* WORK REQUIRED *
Filter these entries down to lines holding "Italy".

* RECORDS FOR THIS TASK *
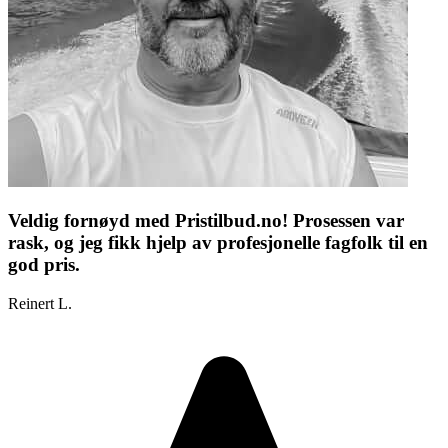
Veldig fornøyd med Pristilbud.no! Prosessen var
rask, og jeg fikk hjelp av profesjonelle fagfolk til en
god pris.
Reinert L.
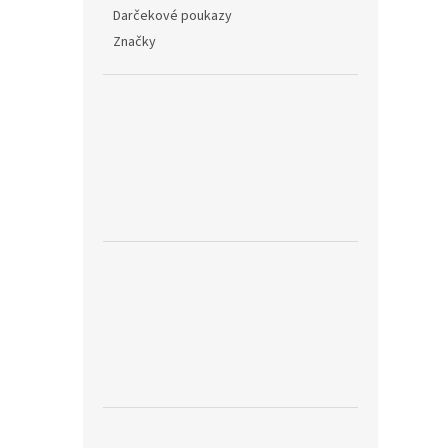
Darčekové poukazy
Značky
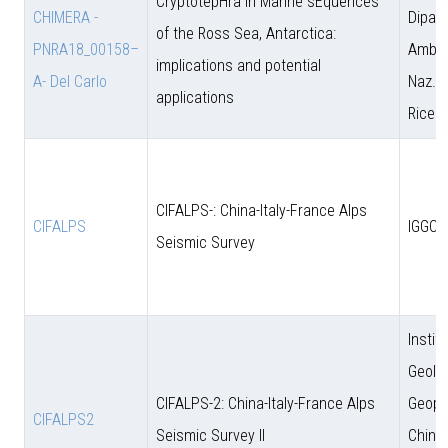
CryptotepHra In Marine sEquences
CHIMERA -
Dipart
of the Ross Sea, Antarctica:
PNRA18_00158–
Amb. 
implications and potential
A- Del Carlo
Naz. d
applications
Ricer
CIFALPS-: China-Italy-France Alps
CIFALPS
IGGCA
Seismic Survey
Instit
Geolo
CIFALPS-2: China-Italy-France Alps
Geoph
CIFALPS2
Seismic Survey II
Chine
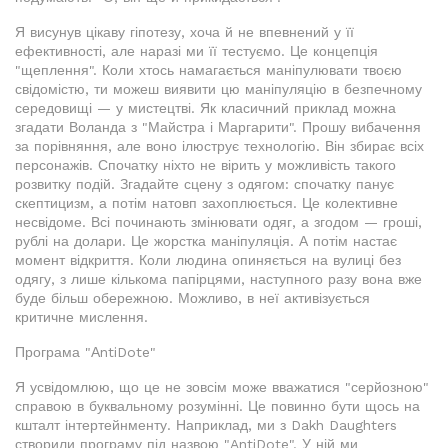
Я висунув цікаву гіпотезу, хоча й не впевнений у її
ефективності, але наразі ми її тестуємо. Це концепція
"щеплення". Коли хтось намагається маніпулювати твоєю
свідомістю, ти можеш виявити цю маніпуляцію в безпечному
середовищі — у мистецтві. Як класичний приклад можна
згадати Воланда з "Майстра і Маргарити". Прошу вибачення
за порівняння, але воно ілюструє технологію. Він збирає всіх
персонажів. Спочатку ніхто не вірить у можливість такого
розвитку подій. Згадайте сцену з одягом: спочатку панує
скептицизм, а потім натовп захоплюється. Це колективне
несвідоме. Всі починають змінювати одяг, а згодом — гроші,
рублі на долари. Це жорстка маніпуляція. А потім настає
момент відкриття. Коли людина опиняється на вулиці без
одягу, з лише кількома папірцями, наступного разу вона вже
буде більш обережною. Можливо, в неї активізується
критичне мислення.
Програма "АntiDote"
Я усвідомлюю, що це не зовсім може вважатися "серйозною"
справою в буквальному розумінні. Це повинно бути щось на
кшталт інтертейнменту. Наприклад, ми з Dakh Daughters
створили програму під назвою "AntiDote". У ній ми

* EXERCISE OUTPUT *
CIFALPS-: China-Italy-France Alps
CIFALPS-2: China-Italy-France Alps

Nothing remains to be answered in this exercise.